6 Conclusions and perspectives

We studied a multi-objective scheduling problem on two dedicated processors to optimize three criteria; the makespan, the total tardiness and the total completion time. In this study, we exploited the lower bound constructed for each criterion, the hypervolume indicator (HV) and the number of solutions in the optimal front (ND) to assess the quality of the solutions found by aggregative GA, Pareto GA, NSGA-II and CABLB algorithm proposed for solving the multi-objective problem. To generate the weight for the aggregative GA, we used the method of Uniform Design (proposed by Leung and Wang (2000)) to choose a variety of solutions uniformly dispersed.
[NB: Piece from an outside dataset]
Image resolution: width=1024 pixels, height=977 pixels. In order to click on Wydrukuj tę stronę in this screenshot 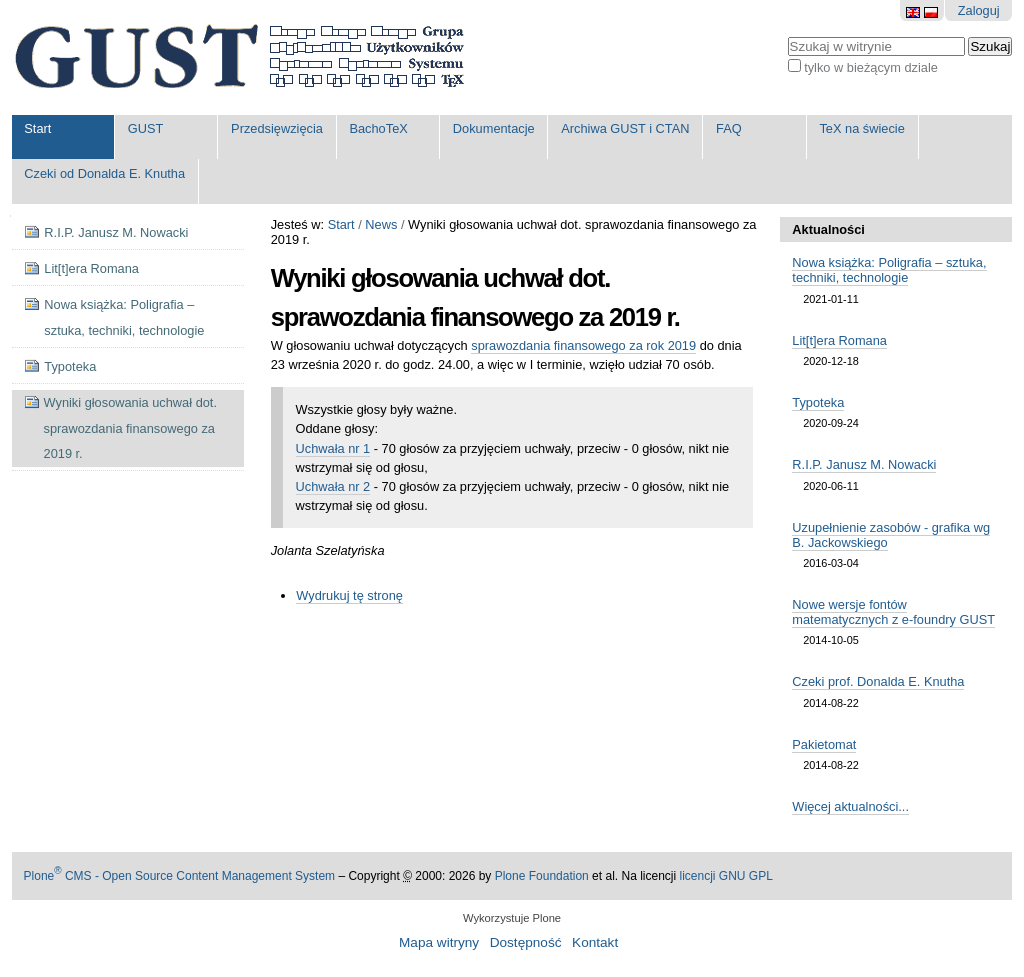, I will do `click(349, 595)`.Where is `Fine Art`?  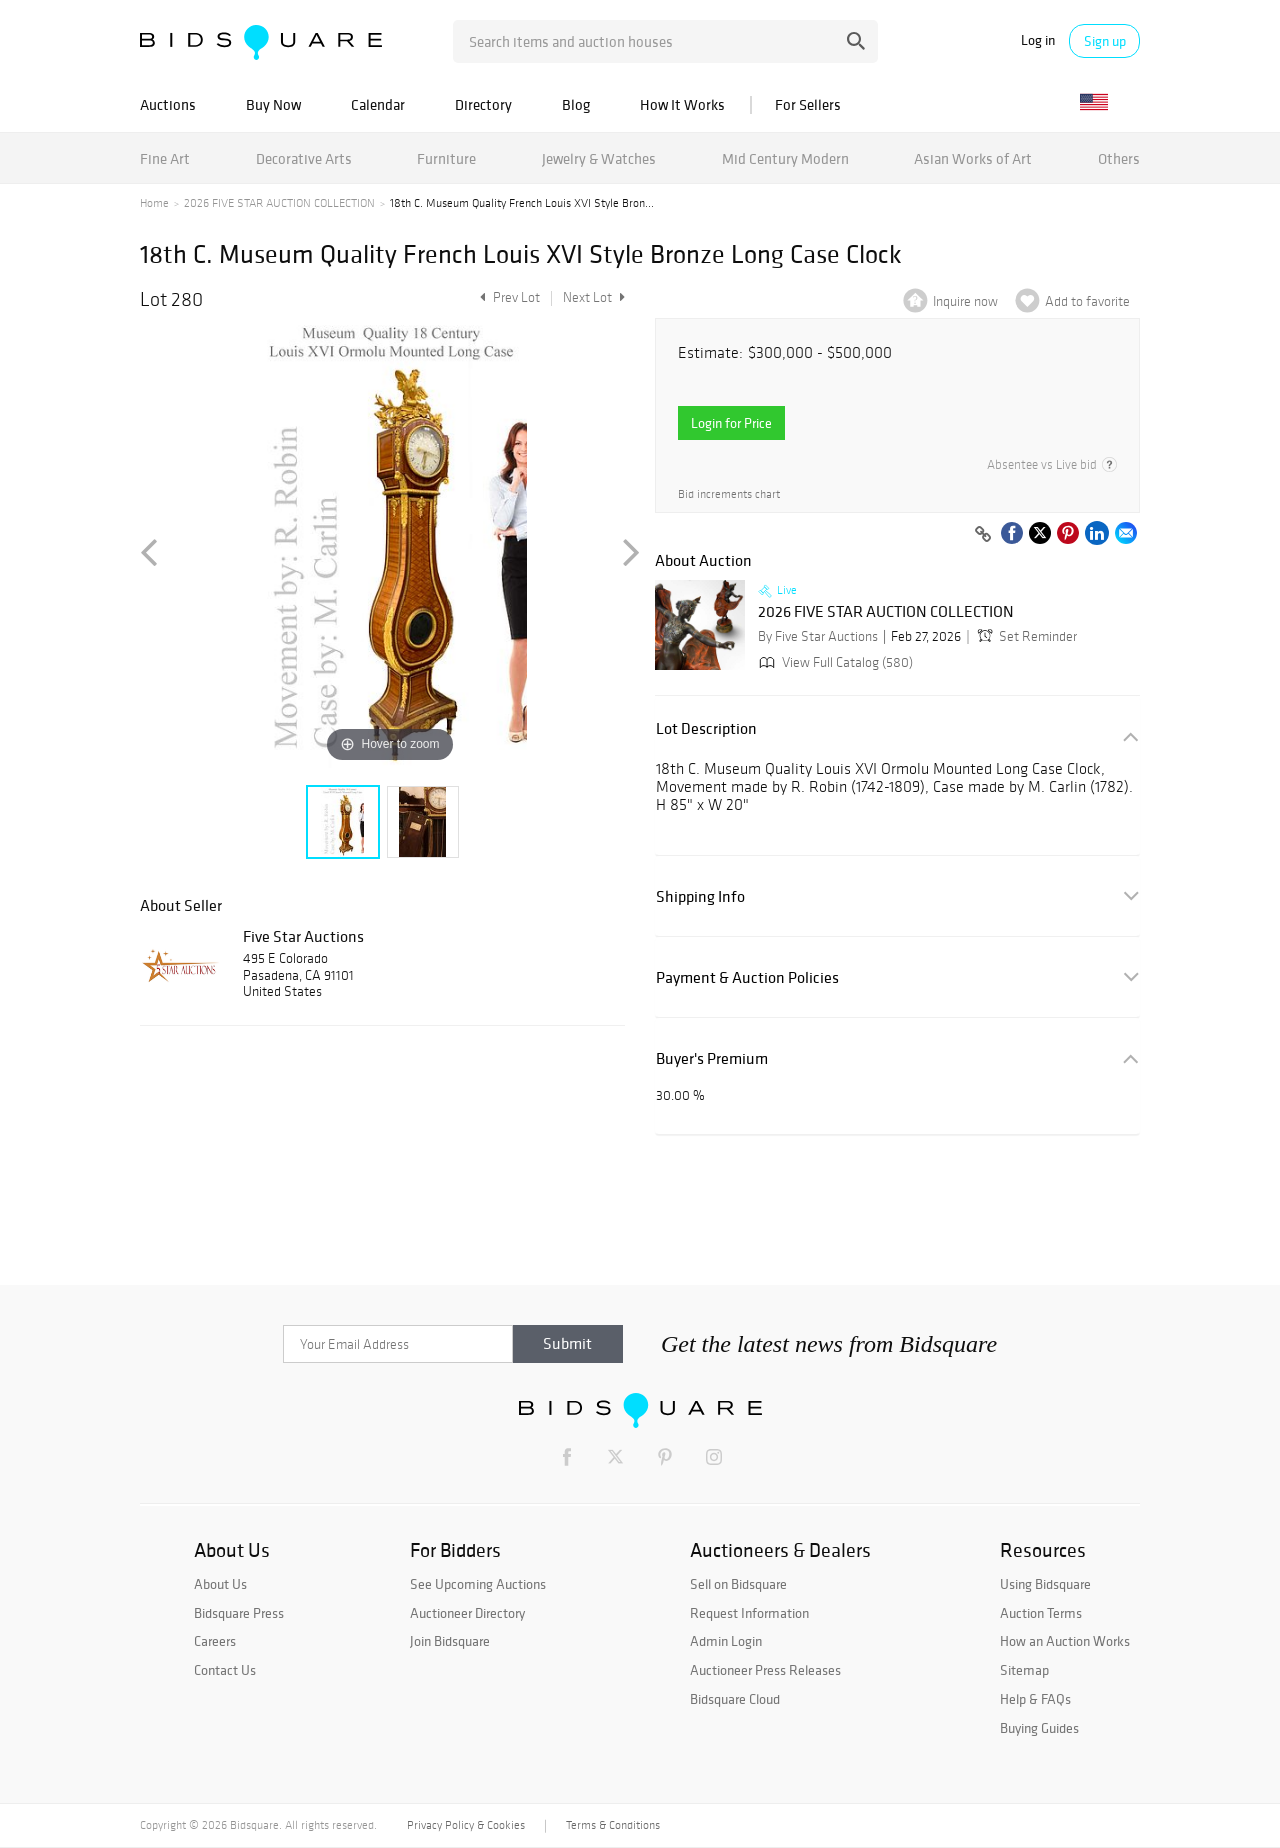
Fine Art is located at coordinates (165, 158).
The results of the studied problems are encouraging and promising for the makespan and the total completion time criteria. Each studied technique (aggregative, Pareto, NSGA-II or CABLB) has an advantage compared to the others according one criterion. In some cases, Pareto techniques and NSGA-II are almost identical. Therefore, it is interesting to study other extensions of these problems in a future work, like the study of scheduling problem on parallel processors. For example minimizing the makespan for the problem \(P2|size_j,r_j|C_\mathrm{max}\) where \(size_j\) is the number of processors required by the task j. This problem was proved NP-hard in the strong sense in Blazewicz et al. (2002). Therefore, it is interesting to test the proposed methods for scheduling these problems on parallel processors (Vallada and Ruiz 2012; Venkata et al. 2018).